One could argue that this shows today’s Republican Party stands for nothing beyond fealty to Mr. Trump. Actually, the GOP has an ambitious agenda, and much of it is unpopular. That is likely why Mr. Trump doesn’t want it written down in an official document — and why the party’s platform committee also plans to meet behind closed doors, even though sessions have traditionally been televised on C-SPAN.
Chris LaCivita and Susie Wiles, the presumptive nominee’s top two advisers, wrote in a memo to delegates drafting the platform: “Publishing an unnecessarily verbose treatise will provide more fuel for our opponent’s fire of misinformation and misrepresentation to voters.” The same aides previously sought to distance Mr. Trump from a 920-page blueprint for his second term, released as part of “Project 2025,” an effort among Trump-aligned activists to prepare an agenda for his return to the White House. But Russ Vought, Mr. Trump’s former budget chief and a potential White House chief of staff, wrote a chapter for Project 2025 and is now policy director for the platform committee.

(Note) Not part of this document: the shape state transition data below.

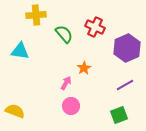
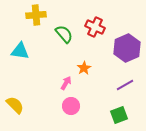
yellow semicircle: moved 6 px up; rotated 24 degrees clockwise
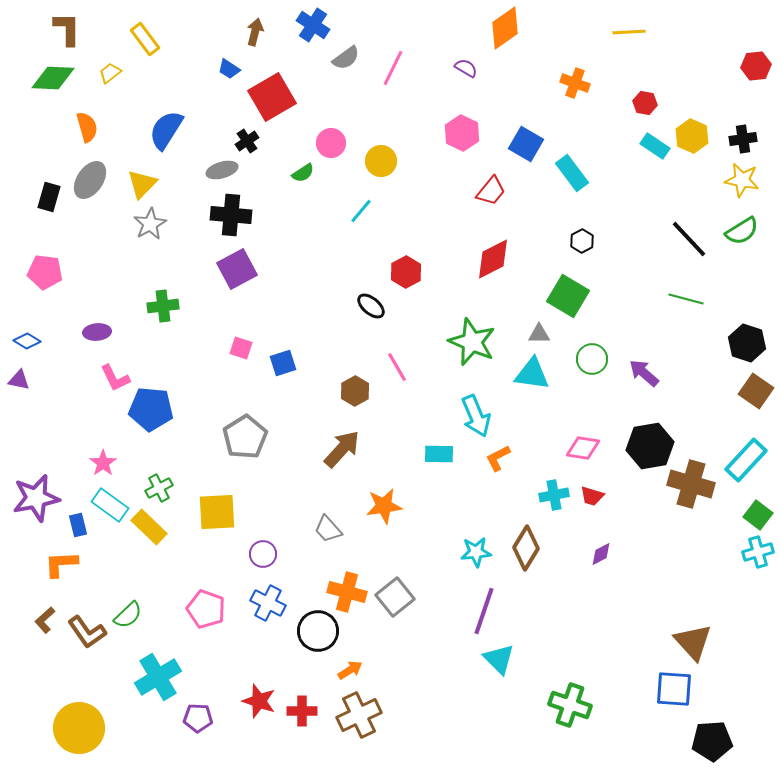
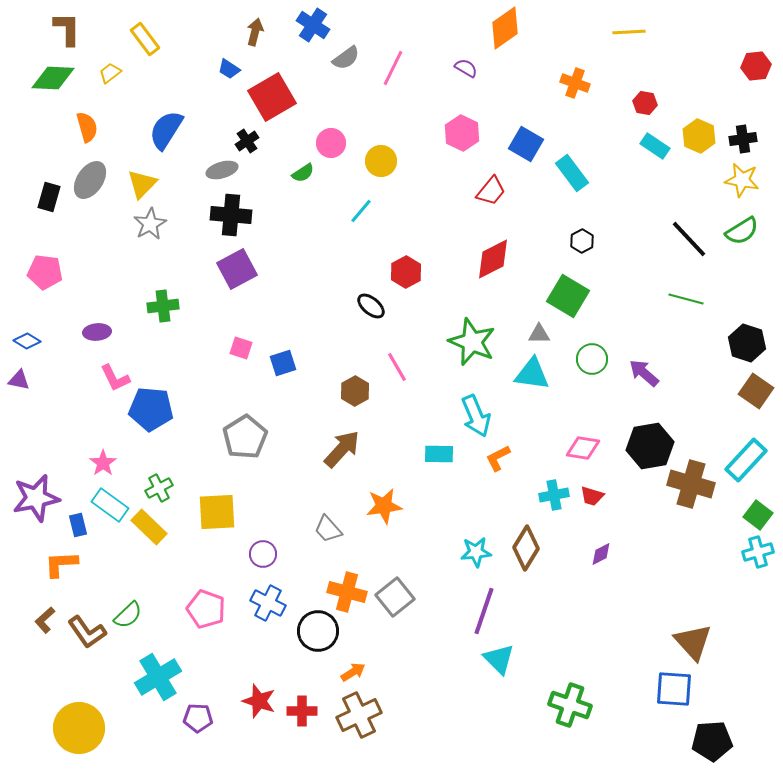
yellow hexagon at (692, 136): moved 7 px right
orange arrow at (350, 670): moved 3 px right, 2 px down
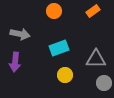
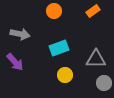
purple arrow: rotated 48 degrees counterclockwise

Abortion is the issue Mr. Trump’s team most fears. The GOP’s 2016 platform endorsed a 20-week national ban on the procedure; a “human life amendment” to the Constitution; and federal personhood legislation to provide 14th Amendment protections to fetuses. Mr. Trump privately refers to abortion as the “a-word” and recognizes that his role in overturning Roe v. Wade is a liability in the general election, even though he has boasted about it. So now Mr. Trump says he wants to leave abortion policy to the states, that he won’t try to ban medication abortion and that he supports in vitro fertilization.
But antiabortion groups demand that the party preserve its longtime support for federal limits, and they have many GOP allies. The deputy policy director of the platform committee, Ed Martin, has advocated a national abortion ban without exceptions for rape or incest and expressed openness to jailing women who seek the procedure, CNN reports.

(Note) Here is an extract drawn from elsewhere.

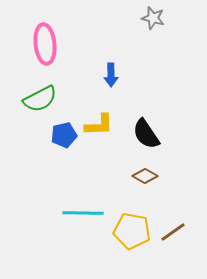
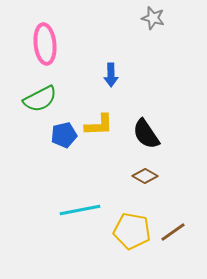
cyan line: moved 3 px left, 3 px up; rotated 12 degrees counterclockwise
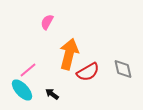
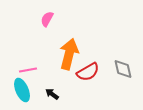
pink semicircle: moved 3 px up
pink line: rotated 30 degrees clockwise
cyan ellipse: rotated 20 degrees clockwise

There are other thorny issues. The 2016 platform said Congress and states should be allowed to ban same-sex marriage and supported the rights of parents to force their gay children into conversion therapy. The 2016 document also said Republicans “will not accept any territorial change in Eastern Europe imposed by force,” something Mr. Trump seems poised to force Ukraine to accept if he wins in November.
Sidestepping divisive questions might be politically expedient, limiting attention on the party’s increasingly out-of-step agenda. Keeping their platform fight quiet would also help Republicans maintain focus on Democrats’ intra-party struggles. But voters should expect to know not only whom they would vote for, but also to what ends. By the same token, parties that seek to obscure what they would do should be treated with voter suspicion. Meanwhile, any party that wins despite its lack of candor would have scant claim to a substantive mandate.
To be sure, Mr. Trump is an apparent menace even without detailing every weird plan his far-right administration-in-waiting wants to impose on the nation. In recent days, Mr. Trump has received credit from some pundits for self-discipline, staying out of the way as the Democrats argue about their ticket. In fact, his social media feed has been unrelentingly toxic. He reshared posts that said President Biden should be “arrested for TREASON” and that former GOP representative Liz Cheney is “guilty of treason,” as well as that members of the House Jan. 6 select committee “should be going to jail.”
But Americans who are numb to, or apt to excuse, such behavior as nothing more than big talk should still wonder what Mr. Trump would do in the Oval Office as powerful constituencies prod him to take radical actions. He and his allies are floating ideas that would be disastrous for America, including 10 percent across-the-board tariffs, deporting millions of undocumented immigrants and politicizing the civil service. He has said that he’s running to exact “revenge” and “retribution” against his critics while promising not to be a dictator “other than Day One.” He gets away with such talk in part because he does not let himself get pinned down on specifics.
Voters should demand better than such cynical strategic ambiguity.